• **WORK REQUEST**: Which lines in the entries below contain the string "ohne"? Show each of them in full.

• **DATA EXTRACT**:
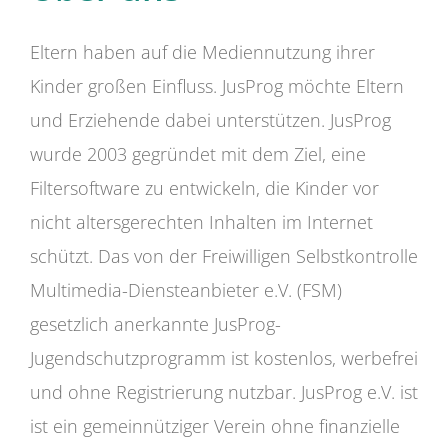
Eltern haben auf die Mediennutzung ihrer
Kinder großen Einfluss. JusProg möchte Eltern
und Erziehende dabei unterstützen. JusProg
wurde 2003 gegründet mit dem Ziel, eine
Filtersoftware zu entwickeln, die Kinder vor
nicht altersgerechten Inhalten im Internet
schützt. Das von der Freiwilligen Selbstkontrolle
Multimedia-Diensteanbieter e.V. (FSM)
gesetzlich anerkannte JusProg-
Jugendschutzprogramm ist kostenlos, werbefrei
und ohne Registrierung nutzbar. JusProg e.V. ist
ist ein gemeinnütziger Verein ohne finanzielle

• **RESPONSE**:
und ohne Registrierung nutzbar. JusProg e.V. ist
ist ein gemeinnütziger Verein ohne finanzielle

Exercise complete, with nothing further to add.